*Document layout analysis data*

--------

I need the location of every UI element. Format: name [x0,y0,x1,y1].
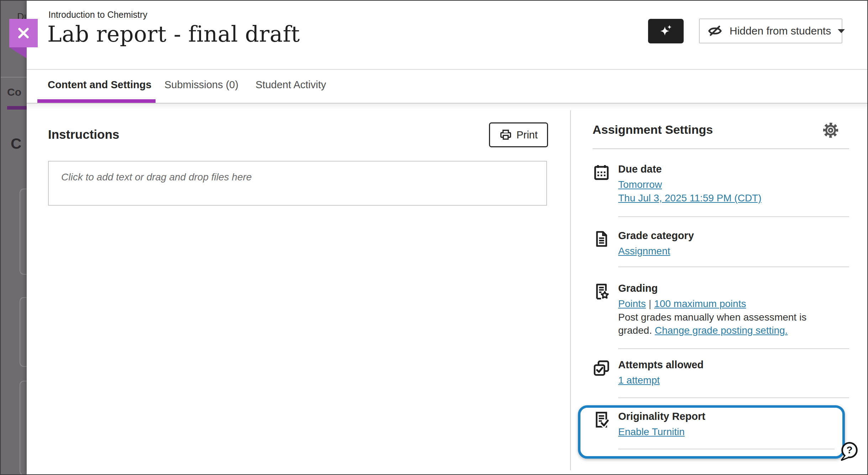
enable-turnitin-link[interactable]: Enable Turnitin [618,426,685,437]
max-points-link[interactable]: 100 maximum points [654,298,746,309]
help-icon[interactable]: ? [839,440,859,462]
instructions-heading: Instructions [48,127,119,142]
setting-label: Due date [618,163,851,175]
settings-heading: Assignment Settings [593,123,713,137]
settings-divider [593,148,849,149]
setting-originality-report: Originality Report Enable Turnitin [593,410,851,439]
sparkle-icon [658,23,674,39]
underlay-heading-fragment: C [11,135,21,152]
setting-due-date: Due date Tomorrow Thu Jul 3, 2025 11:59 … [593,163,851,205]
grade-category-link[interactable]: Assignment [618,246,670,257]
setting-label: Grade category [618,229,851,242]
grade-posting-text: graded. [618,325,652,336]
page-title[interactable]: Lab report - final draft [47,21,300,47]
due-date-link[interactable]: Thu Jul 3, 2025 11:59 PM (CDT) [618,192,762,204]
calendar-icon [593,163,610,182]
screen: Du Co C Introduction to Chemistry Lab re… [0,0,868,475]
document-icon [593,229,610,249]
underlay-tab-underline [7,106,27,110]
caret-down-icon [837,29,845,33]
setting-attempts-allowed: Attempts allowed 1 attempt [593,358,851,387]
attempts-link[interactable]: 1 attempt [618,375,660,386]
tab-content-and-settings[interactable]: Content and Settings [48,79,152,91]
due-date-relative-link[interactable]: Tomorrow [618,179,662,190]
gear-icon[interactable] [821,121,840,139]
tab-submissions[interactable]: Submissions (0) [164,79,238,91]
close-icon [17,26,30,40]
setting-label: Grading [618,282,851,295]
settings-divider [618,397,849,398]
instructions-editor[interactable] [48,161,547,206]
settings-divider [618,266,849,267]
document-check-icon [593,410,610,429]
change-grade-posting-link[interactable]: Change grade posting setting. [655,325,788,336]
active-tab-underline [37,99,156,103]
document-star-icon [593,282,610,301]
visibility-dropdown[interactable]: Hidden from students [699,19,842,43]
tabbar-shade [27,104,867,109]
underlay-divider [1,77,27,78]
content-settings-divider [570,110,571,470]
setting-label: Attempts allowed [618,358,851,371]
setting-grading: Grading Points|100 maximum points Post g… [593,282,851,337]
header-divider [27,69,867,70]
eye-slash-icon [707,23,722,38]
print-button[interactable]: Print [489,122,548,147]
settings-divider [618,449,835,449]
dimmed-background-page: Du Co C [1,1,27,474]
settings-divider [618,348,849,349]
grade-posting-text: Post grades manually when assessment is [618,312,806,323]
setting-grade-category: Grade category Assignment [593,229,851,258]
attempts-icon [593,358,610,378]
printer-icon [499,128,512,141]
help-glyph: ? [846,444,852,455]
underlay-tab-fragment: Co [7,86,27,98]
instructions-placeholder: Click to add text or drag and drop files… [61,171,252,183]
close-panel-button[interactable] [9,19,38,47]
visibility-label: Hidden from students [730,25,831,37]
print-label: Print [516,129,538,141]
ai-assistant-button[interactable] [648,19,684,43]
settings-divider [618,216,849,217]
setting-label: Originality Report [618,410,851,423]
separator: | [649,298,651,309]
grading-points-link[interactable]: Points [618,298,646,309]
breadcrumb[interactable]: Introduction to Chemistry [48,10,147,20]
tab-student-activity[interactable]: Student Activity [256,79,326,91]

--------

*What the exercise asks*
Filter by the word "Chemistry": copy every line of the data that holds it.

*Completed exercise*
screen: Du Co C Introduction to Chemistry Lab re… [0,0,868,475]
breadcrumb[interactable]: Introduction to Chemistry [48,10,147,20]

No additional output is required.